If we want to use arrays for efficiency, one issue is whether we need to have
dynamic arrays which can grow, as we don't know object counts in advance.
Although we know how many tables belong to each snapshot (this information is
read from the header and stored in st_bstream_snapshot_info) we don't have this
information for many other object types. For example, we don't know in advance
how many databases are there in the image, or how many non-table objects are
within each database.
One way of handling this is the way I use in the backup kernel code. I use
dynamic lists to store C++ object instances representing each item in the
catalogue and I have arrays of pointers to these objects for fast indexing. This
can be arranged as follows:
1. When backup catalogue is read, store objects on dynamic lists as you do it
now and count them.
2. After reading the catalogue, for example inside bcat_close() callback,
allocate arrays of pointers of appropriate sizes and store indexes in these arrays.
Btw. I don't share your concerns about mixing C and C++. I think it is perfectly
ok to use C code from C++. For example sql_string.cc defines String class which
is just a wrapper around string library written in C.
>
> Open questions:
>
> - Why do we need to bstream_next_chunk() before some bstream_rd_*()
> calls, but not others.
This is a design flaw. I agree that it should be consistent through the
interface and I think the user should not have to call bstream_next_chunk().

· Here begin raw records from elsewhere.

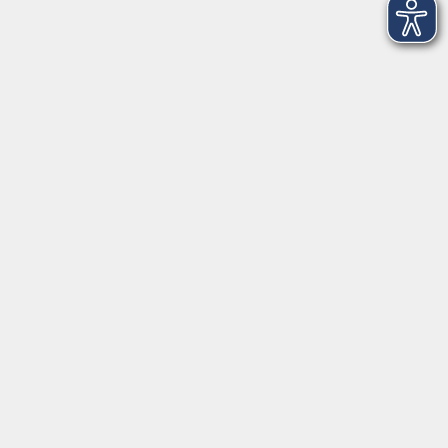
Volkshochschule Hatten + Wardenburg
Anschrift
Patenbergsweg 7
26203 Wardenburg
04407 71475-0
info-hawa@vhs-ol.de
Öffnungszeiten
Montag und Donnerstag:
9:00 bis 12:30 Uhr und 15:00 bis 17:00 Uhr
Dienstag, Mittwoch und Freitag:
9:00 bis 12:30 Uhr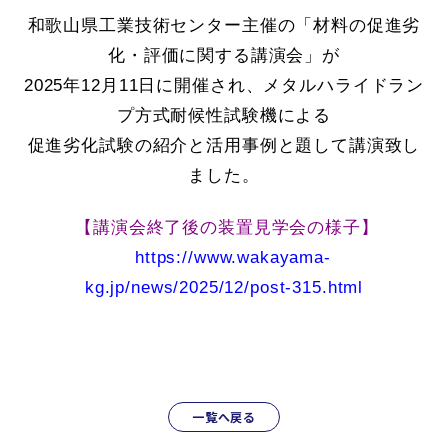
和歌山県工業技術センター主催の「材料の促進劣
化・評価に関する講演会」が
2025年12月11日
に開催され、
メタルハライドラン
プ方式耐候性試験機による
促進劣化試験の紹介と活用事例と題して講演致し
ました。
【講演会終了後の装置見学会の様子】
https://www.wakayama-
kg.jp/news/2025/12/post-315.html
一覧へ戻る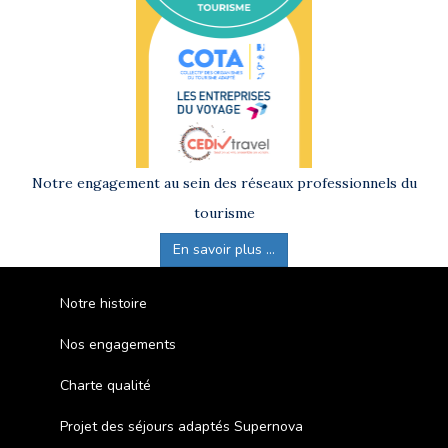
Notre engagement au sein des réseaux professionnels du
tourisme
En savoir plus ...
Notre histoire
Nos engagements
Charte qualité
Projet des séjours adaptés Supernova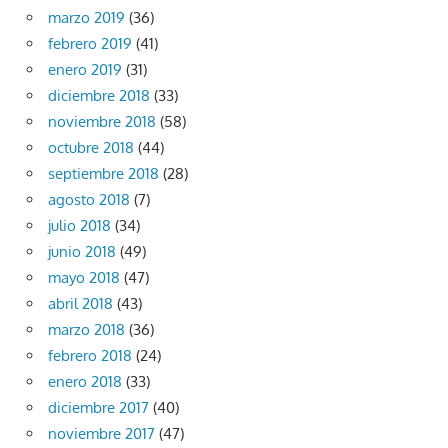
marzo 2019
(36)
febrero 2019
(41)
enero 2019
(31)
diciembre 2018
(33)
noviembre 2018
(58)
octubre 2018
(44)
septiembre 2018
(28)
agosto 2018
(7)
julio 2018
(34)
junio 2018
(49)
mayo 2018
(47)
abril 2018
(43)
marzo 2018
(36)
febrero 2018
(24)
enero 2018
(33)
diciembre 2017
(40)
noviembre 2017
(47)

> - Why header.version is not filled with the library's verion.
This is a design flaw again. The library is written with the assumption that its
user knows that he is reading correct version of the image. Thus the header
should not have version member I think.
> - Why snapshot data belong to two tables (in my backup image example)
> while there is just one table.
Tables are numbered starting from 1. There is a special table number 0. Data
marked as "table 0" is a common data which is not tied to any particular table.

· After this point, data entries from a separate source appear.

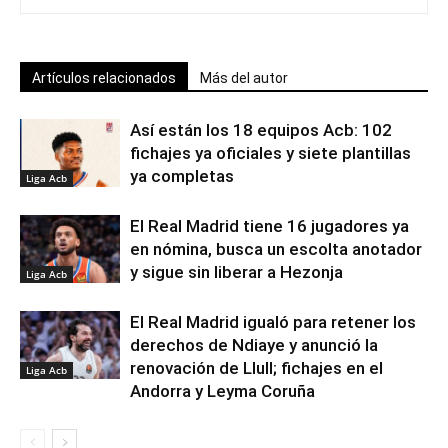
Artículos relacionados
Más del autor
Así están los 18 equipos Acb: 102
fichajes ya oficiales y siete plantillas
ya completas
Liga Acb
El Real Madrid tiene 16 jugadores ya
en nómina, busca un escolta anotador
y sigue sin liberar a Hezonja
Liga Acb
El Real Madrid igualó para retener los
derechos de Ndiaye y anunció la
renovación de Llull; fichajes en el
Liga Acb
Andorra y Leyma Coruña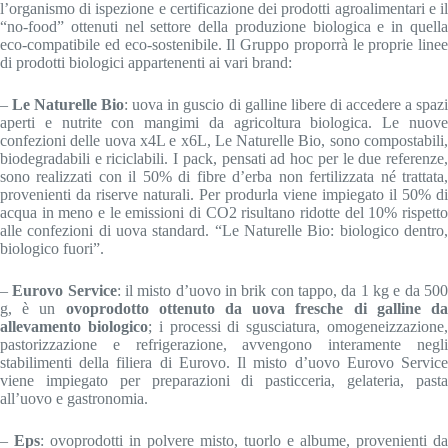
l’organismo di ispezione e certificazione dei prodotti agroalimentari e il
“no-food” ottenuti nel settore della produzione biologica e in quella
eco-compatibile ed eco-sostenibile. Il Gruppo proporrà le proprie linee
di prodotti biologici appartenenti ai vari brand:
–
Le Naturelle Bio
: uova in guscio di galline libere di accedere a spaz
aperti e nutrite con mangimi da agricoltura biologica. Le nuove
confezioni delle uova x4L e x6L, Le Naturelle Bio, sono compostabili,
biodegradabili e riciclabili. I pack, pensati ad hoc per le due referenze,
sono realizzati con il 50% di fibre d’erba non fertilizzata né trattata,
provenienti da riserve naturali. Per produrla viene impiegato il 50% di
acqua in meno e le emissioni di CO2 risultano ridotte del 10% rispetto
alle confezioni di uova standard. “Le Naturelle Bio: biologico dentro,
biologico fuori”.
–
Eurovo Service
: il misto d’uovo in brik con tappo, da 1 kg e da 50
g, è un
ovoprodotto ottenuto da uova fresche di galline d
allevamento biologico
; i processi di sgusciatura, omogeneizzazione
pastorizzazione e refrigerazione, avvengono interamente negli
stabilimenti della filiera di Eurovo. Il misto d’uovo Eurovo Service
viene impiegato per preparazioni di pasticceria, gelateria, pasta
all’uovo e gastronomia.
–
Eps
: ovoprodotti in polvere misto, tuorlo e albume, provenienti da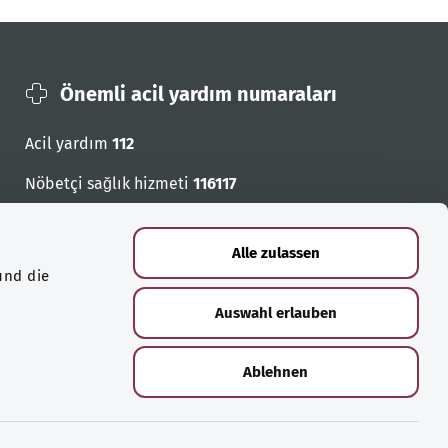
Önemli acil yardım numaraları
Acil yardım
112
Nöbetçi sağlık hizmeti
116117
Acil cagri numaralari
Alle zulassen
und die
Auswahl erlauben
Ablehnen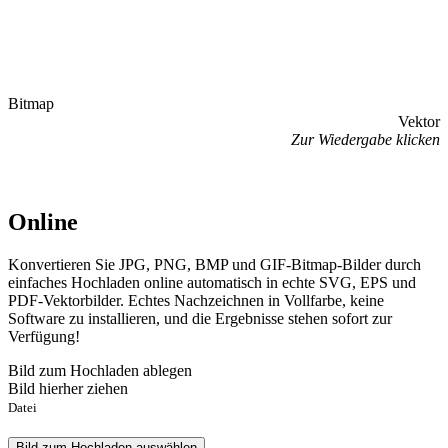
Bitmap
Vektor
Zur Wiedergabe klicken
Online
Konvertieren Sie JPG, PNG, BMP und GIF-Bitmap-Bilder durch
einfaches Hochladen online automatisch in echte SVG, EPS und
PDF-Vektorbilder. Echtes Nachzeichnen in Vollfarbe, keine
Software zu installieren, und die Ergebnisse stehen sofort zur
Verfügung!
Bild zum Hochladen ablegen
Bild hierher ziehen
Datei
Bild zum Hochladen auswählen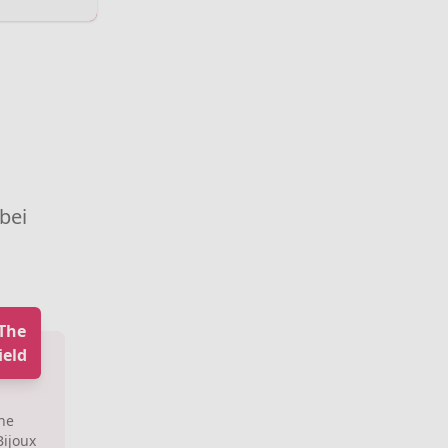
 bei
 The
ield
The
Bijoux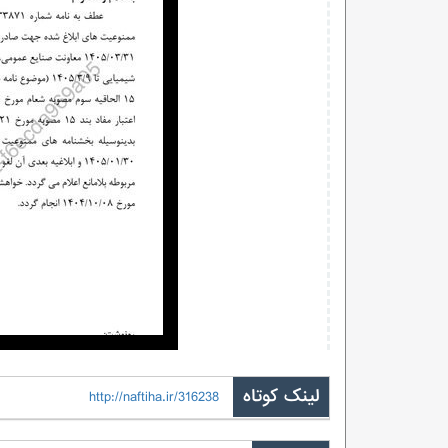
لینک کوتاه
http://naftiha.ir/316238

I'm not sure if native MyISAM driver sends any common data. If not, then having
a data block for table 0 (hopefully empty) would indicate a flaw in backup
kernel code writing table data.
> - Why snapshot data is read in 512 + 15872 byte chunks instead of 16K.
Not sure what do you mean. Does it mean that there are 2 low-level read() calls,
one which returns 512 and the following which reads 15872 bytes?

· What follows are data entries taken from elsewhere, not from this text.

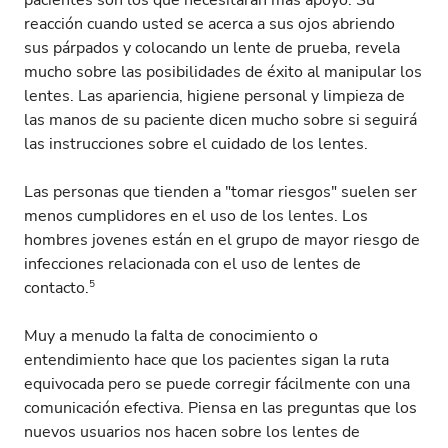
pacientes son los que necesitarán más apoyo. Su
reacción cuando usted se acerca a sus ojos abriendo
sus párpados y colocando un lente de prueba, revela
mucho sobre las posibilidades de éxito al manipular los
lentes. Las apariencia, higiene personal y limpieza de
las manos de su paciente dicen mucho sobre si seguirá
las instrucciones sobre el cuidado de los lentes.
Las personas que tienden a "tomar riesgos" suelen ser
menos cumplidores en el uso de los lentes. Los
hombres jovenes están en el grupo de mayor riesgo de
infecciones relacionada con el uso de lentes de
5
contacto.
Muy a menudo la falta de conocimiento o
entendimiento hace que los pacientes sigan la ruta
equivocada pero se puede corregir fácilmente con una
comunicación efectiva. Piensa en las preguntas que los
nuevos usuarios nos hacen sobre los lentes de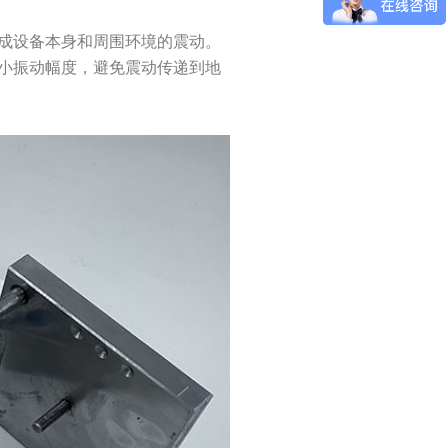
成设备本身和周围环境的震动。
小振动幅度，避免震动传递到地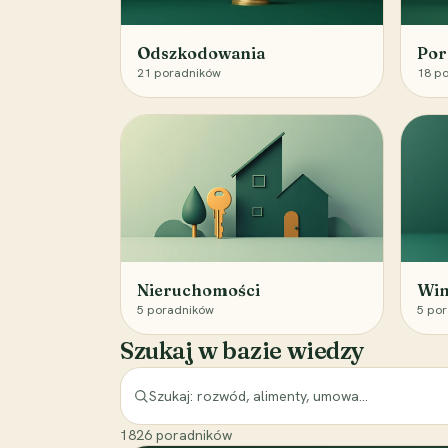
Odszkodowania
Por
21
poradników
18
po
Nieruchomości
Win
5
poradników
5
por
Szukaj w bazie wiedzy
1826
poradników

In any case, the library does not try to read data in 16K blocks since it
assumes that OS is doing this in the background. What the library tries to do,
is to keep as few data as possible inside internal buffers to avoid double
buffering.
Inside the library it is assumed that it is ok and efficient to call low-level
I/O for arbitrary amounts of data. E.g. to read single bytes. Making this
efficient is the task of the as_read_m and as_write_m callbacks which can
implement internal buffering if needed.
> - Why Backup-finish time and binlog positions are not available after
> reading summary.
>
Not saving binlog position was a bug which I just fixed and pushed to the
6.0-backup tree (BUG#35240). Need to check if my patch fixes also the finish
time problem.
> === modified file 'client/Makefile.am'
> --- a/client/Makefile.am 2008-08-20 16:21:14 +0000
> +++ b/client/Makefile.am 2008-09-30 09:14:57 +0000
> @@ -42,6 +42,7 @@ CLEANFILES = $(BUILT_SOURCES)
>
> bin_PROGRAMS = mysql \
> mysqladmin \
> + mysqlbackup \
> mysqlbinlog \
> mysqlcheck \
> mysqldump \
> @@ -57,6 +58,11 @@ mysql_LDADD = @readline_link@ @TERMCAP
> $(LDADD) $(CXXLDFLAGS)
> mysqladmin_SOURCES = mysqladmin.cc
>
> +mysqlbackup_SOURCES = mysqlbackup.cc \
> + $(top_srcdir)/sql/backup/stream_v1.c \
> + $(top_srcdir)/sql/backup/stream_v1_transport.c
> +mysqlbackup_LDADD = $(LDADD) $(CXXLDFLAGS)
> +
I think it would be nicer to use the library, instead of compiling library
sources. That is:
mysqlbackup_SOURCES = mysqlbackup.cc
mysqlbackup_LDADD = $(LDADD) $(CXXLDFLAGS)
$(top_stcdir)/sql/backup/libbackupstream.la
However, I do realize that the library is not properly versioned yet.
Rafal